[Opening Provided data section]

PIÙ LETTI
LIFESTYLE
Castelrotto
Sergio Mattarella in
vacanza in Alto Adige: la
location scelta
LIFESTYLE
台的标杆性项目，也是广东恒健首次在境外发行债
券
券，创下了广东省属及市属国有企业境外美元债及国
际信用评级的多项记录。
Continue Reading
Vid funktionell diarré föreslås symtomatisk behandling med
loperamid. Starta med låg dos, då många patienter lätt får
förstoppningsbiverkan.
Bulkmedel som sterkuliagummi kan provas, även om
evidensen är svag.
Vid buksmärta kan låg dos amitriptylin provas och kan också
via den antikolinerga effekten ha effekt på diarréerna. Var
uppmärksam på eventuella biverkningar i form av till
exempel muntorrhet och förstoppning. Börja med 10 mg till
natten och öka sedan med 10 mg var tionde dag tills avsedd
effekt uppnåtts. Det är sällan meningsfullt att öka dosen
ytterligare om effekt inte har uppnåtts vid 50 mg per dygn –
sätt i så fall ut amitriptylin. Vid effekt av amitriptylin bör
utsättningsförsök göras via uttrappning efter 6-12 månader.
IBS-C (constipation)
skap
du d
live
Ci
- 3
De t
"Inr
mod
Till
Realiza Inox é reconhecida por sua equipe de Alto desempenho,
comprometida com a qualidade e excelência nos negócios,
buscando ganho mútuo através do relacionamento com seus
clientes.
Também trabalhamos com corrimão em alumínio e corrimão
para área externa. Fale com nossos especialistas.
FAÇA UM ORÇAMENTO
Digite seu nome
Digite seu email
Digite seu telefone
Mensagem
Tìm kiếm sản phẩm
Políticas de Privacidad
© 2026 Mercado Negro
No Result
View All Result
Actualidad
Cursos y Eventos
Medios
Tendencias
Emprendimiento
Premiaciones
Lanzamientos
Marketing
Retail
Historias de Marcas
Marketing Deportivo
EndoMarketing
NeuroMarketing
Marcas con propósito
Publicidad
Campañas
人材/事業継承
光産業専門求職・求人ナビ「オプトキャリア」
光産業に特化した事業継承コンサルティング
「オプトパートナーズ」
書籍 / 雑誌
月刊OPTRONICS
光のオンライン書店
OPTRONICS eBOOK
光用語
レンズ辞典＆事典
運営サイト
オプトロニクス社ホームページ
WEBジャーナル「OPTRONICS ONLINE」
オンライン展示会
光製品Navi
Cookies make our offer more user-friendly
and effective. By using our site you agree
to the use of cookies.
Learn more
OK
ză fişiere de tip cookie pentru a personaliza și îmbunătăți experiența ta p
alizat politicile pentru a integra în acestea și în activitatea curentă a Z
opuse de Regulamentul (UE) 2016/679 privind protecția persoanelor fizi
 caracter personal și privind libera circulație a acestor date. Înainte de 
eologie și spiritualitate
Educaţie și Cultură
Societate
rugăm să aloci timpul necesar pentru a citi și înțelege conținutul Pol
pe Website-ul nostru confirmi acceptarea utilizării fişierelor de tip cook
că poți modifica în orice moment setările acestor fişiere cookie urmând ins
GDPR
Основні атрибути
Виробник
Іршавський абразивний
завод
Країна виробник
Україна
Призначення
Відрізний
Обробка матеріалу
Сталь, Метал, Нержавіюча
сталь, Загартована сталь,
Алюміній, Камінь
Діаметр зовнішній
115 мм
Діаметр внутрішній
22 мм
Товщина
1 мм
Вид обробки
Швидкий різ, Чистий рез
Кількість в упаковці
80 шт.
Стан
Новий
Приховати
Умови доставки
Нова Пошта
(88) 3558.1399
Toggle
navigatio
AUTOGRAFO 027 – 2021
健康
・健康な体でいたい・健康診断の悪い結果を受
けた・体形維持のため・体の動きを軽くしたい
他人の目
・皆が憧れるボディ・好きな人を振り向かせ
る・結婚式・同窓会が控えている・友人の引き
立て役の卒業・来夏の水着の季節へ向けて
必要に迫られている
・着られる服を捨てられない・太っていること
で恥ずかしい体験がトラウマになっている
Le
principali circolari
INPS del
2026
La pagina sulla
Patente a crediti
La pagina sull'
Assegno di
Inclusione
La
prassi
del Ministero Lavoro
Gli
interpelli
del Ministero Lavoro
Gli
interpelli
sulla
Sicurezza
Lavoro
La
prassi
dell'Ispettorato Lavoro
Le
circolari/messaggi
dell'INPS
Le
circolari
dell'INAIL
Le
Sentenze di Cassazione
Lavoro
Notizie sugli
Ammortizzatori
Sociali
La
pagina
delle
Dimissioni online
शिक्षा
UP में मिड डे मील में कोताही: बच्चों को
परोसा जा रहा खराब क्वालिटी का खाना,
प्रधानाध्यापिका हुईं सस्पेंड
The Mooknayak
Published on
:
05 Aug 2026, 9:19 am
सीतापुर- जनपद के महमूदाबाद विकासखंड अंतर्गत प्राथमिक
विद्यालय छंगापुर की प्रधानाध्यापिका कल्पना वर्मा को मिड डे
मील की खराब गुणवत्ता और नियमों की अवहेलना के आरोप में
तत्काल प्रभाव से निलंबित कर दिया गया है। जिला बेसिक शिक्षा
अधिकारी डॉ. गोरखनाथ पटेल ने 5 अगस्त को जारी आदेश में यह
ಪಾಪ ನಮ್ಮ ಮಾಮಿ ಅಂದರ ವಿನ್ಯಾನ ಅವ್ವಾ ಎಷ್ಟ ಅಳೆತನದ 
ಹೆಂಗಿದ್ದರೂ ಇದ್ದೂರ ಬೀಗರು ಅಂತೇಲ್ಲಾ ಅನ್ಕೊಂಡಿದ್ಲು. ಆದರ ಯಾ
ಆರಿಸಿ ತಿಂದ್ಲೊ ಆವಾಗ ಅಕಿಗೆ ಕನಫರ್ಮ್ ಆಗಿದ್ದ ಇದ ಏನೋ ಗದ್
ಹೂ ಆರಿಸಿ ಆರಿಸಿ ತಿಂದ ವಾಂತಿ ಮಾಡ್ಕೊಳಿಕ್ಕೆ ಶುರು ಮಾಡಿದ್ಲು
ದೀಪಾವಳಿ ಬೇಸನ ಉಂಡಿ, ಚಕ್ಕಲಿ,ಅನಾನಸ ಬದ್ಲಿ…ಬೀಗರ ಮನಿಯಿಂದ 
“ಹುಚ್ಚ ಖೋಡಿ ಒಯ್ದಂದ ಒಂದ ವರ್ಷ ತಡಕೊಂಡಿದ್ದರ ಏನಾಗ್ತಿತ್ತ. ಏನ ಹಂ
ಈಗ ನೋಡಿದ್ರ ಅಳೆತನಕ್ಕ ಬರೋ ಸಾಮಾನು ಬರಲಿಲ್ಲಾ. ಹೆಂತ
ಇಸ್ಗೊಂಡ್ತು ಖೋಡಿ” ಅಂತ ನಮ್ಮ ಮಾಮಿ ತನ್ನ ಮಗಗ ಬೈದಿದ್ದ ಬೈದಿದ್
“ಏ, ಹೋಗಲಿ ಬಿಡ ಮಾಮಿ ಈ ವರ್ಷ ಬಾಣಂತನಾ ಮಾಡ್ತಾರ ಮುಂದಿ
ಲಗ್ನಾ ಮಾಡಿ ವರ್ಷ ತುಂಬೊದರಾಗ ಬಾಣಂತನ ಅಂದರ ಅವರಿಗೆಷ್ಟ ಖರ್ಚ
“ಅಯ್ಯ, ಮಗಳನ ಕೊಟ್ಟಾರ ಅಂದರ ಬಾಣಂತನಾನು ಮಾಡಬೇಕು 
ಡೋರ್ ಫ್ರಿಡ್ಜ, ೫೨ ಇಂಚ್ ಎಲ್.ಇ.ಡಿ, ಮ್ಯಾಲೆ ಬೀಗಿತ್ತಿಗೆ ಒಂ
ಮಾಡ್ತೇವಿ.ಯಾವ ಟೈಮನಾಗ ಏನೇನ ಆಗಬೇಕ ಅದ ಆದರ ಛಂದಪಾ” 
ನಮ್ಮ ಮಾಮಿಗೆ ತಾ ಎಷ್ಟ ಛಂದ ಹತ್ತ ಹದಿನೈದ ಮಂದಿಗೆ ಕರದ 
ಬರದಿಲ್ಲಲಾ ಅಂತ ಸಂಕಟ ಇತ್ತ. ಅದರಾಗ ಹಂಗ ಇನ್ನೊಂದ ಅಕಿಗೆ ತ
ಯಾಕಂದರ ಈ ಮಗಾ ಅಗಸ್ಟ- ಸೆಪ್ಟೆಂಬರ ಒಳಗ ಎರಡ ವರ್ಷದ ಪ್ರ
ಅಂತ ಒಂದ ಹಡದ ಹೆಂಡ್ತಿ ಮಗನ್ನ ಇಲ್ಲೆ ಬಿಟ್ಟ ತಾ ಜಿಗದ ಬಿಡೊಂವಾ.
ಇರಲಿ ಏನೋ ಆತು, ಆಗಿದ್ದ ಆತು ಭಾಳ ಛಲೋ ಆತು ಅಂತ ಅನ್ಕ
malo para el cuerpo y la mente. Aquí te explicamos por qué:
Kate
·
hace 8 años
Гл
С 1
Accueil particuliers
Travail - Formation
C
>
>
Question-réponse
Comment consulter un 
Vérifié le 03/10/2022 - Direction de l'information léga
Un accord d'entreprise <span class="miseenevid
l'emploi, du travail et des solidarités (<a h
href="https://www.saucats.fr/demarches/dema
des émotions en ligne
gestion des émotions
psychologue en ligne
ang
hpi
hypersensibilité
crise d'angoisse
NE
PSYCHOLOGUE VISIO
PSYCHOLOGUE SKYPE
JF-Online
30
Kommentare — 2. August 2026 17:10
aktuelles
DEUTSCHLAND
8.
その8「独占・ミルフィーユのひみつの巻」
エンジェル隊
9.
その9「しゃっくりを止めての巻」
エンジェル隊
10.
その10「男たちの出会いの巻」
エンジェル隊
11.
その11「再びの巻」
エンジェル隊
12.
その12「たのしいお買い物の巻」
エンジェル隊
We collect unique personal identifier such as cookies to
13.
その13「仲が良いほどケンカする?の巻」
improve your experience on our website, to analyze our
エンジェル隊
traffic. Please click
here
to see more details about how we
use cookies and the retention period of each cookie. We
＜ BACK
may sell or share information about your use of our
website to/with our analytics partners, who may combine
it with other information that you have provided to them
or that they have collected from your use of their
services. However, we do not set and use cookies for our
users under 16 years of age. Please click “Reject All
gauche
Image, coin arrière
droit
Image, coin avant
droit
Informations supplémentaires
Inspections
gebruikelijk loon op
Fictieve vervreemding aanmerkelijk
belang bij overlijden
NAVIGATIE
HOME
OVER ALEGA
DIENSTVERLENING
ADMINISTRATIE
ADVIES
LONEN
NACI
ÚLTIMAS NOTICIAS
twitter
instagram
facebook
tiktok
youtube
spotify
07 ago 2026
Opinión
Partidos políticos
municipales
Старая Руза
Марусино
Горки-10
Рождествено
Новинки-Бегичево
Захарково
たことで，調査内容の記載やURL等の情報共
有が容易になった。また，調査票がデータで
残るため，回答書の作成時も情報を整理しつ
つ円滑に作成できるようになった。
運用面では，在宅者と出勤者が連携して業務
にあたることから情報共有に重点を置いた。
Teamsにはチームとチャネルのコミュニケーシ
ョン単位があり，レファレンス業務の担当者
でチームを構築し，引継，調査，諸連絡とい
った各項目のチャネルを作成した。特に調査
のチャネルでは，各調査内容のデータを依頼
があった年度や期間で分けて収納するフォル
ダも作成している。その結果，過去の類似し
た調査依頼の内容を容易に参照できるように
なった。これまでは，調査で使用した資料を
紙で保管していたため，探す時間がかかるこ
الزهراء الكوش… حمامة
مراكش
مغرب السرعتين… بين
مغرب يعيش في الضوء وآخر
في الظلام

[Closing Provided data section]

» **Task description**
Within the listing above, locate the line containing "loperamid. Starta med" and the line containing "utsättningsförsök göras via". Reproduce those two lines and all lines between them exactly, with nothing added.

» **Response**
loperamid. Starta med låg dos, då många patienter lätt får
förstoppningsbiverkan.
Bulkmedel som sterkuliagummi kan provas, även om
evidensen är svag.
Vid buksmärta kan låg dos amitriptylin provas och kan också
via den antikolinerga effekten ha effekt på diarréerna. Var
uppmärksam på eventuella biverkningar i form av till
exempel muntorrhet och förstoppning. Börja med 10 mg till
natten och öka sedan med 10 mg var tionde dag tills avsedd
effekt uppnåtts. Det är sällan meningsfullt att öka dosen
ytterligare om effekt inte har uppnåtts vid 50 mg per dygn –
sätt i så fall ut amitriptylin. Vid effekt av amitriptylin bör
utsättningsförsök göras via uttrappning efter 6-12 månader.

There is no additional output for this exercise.